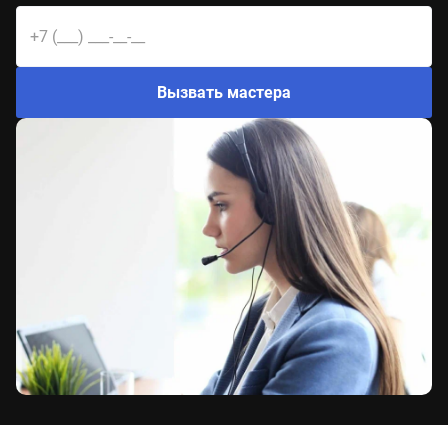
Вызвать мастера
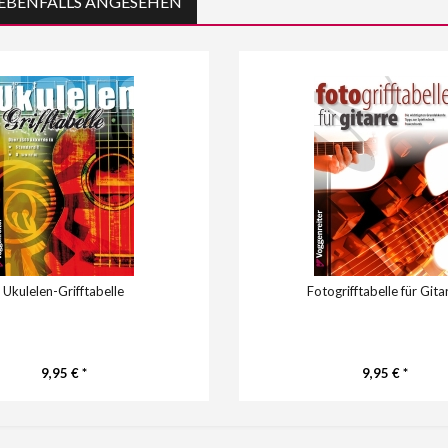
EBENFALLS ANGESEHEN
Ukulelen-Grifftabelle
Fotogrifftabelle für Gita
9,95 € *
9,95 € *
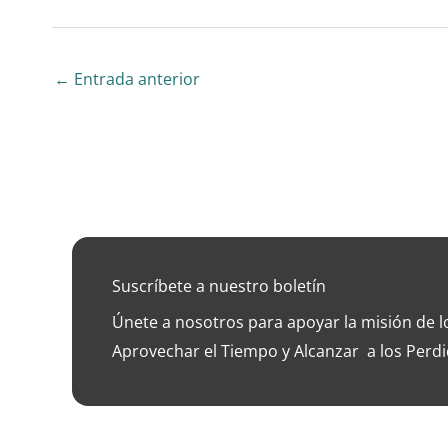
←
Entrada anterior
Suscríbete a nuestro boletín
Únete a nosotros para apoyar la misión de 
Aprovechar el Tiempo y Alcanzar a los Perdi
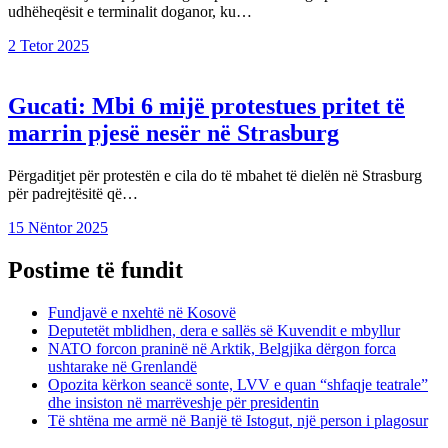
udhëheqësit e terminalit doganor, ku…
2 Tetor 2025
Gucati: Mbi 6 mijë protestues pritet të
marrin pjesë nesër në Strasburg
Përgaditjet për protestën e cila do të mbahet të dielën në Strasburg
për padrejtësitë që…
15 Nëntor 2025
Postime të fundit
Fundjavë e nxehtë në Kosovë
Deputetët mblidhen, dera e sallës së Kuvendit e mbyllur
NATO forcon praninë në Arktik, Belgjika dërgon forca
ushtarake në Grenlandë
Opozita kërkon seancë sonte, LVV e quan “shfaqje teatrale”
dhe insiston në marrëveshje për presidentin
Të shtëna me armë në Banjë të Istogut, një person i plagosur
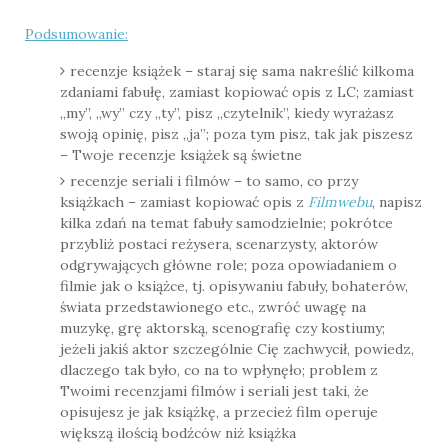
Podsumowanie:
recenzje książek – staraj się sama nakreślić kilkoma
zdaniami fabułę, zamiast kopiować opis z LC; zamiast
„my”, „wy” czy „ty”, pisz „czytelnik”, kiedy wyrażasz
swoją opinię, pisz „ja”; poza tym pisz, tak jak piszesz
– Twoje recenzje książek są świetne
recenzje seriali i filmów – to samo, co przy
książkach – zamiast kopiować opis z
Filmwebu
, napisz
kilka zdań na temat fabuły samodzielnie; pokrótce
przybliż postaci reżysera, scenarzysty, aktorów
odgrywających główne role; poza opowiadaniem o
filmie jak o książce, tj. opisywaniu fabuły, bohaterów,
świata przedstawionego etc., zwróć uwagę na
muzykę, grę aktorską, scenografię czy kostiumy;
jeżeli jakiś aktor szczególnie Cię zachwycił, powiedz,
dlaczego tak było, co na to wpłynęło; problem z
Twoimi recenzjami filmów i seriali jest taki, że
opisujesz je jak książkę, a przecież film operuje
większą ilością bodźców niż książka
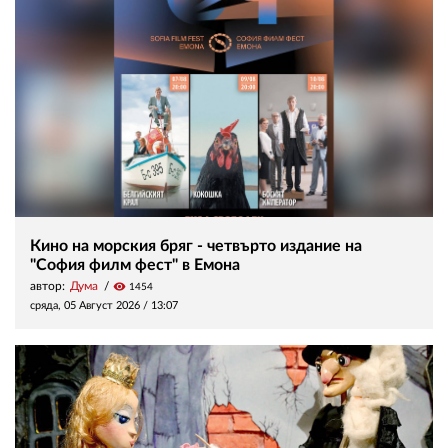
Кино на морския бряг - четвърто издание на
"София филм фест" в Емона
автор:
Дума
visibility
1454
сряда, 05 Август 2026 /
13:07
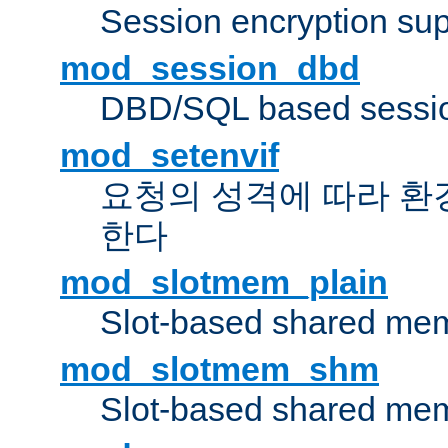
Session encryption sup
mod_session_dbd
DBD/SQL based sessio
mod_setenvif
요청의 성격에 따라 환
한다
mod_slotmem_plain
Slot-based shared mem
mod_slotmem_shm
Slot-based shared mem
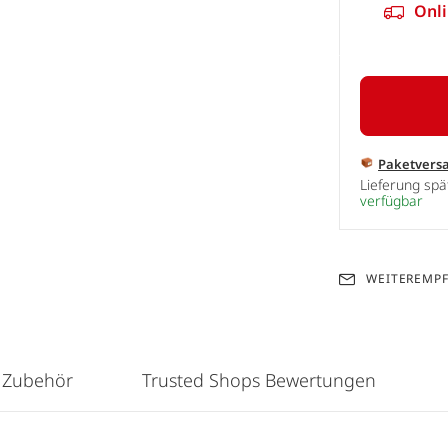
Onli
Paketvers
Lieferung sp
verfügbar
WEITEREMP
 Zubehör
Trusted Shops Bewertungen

TASK ITEM:
Find the line with "Twoimi recenzjami filmów" in the listing above, then write it out along with every later line through the last one, exactly, omitting pictures.

WRITTEN ANSWER:
Twoimi recenzjami filmów i seriali jest taki, że
opisujesz je jak książkę, a przecież film operuje
większą ilością bodźców niż książka
Кино на морския бряг - четвърто издание на
"София филм фест" в Емона
автор:
Дума
visibility
1454
сряда, 05 Август 2026 /
13:07
Session encryption sup
mod_session_dbd
DBD/SQL based sessio
mod_setenvif
요청의 성격에 따라 환
한다
mod_slotmem_plain
Slot-based shared mem
mod_slotmem_shm
Slot-based shared mem
Onli
Paketvers
Lieferung sp
verfügbar
WEITEREMP
 Zubehör
Trusted Shops Bewertungen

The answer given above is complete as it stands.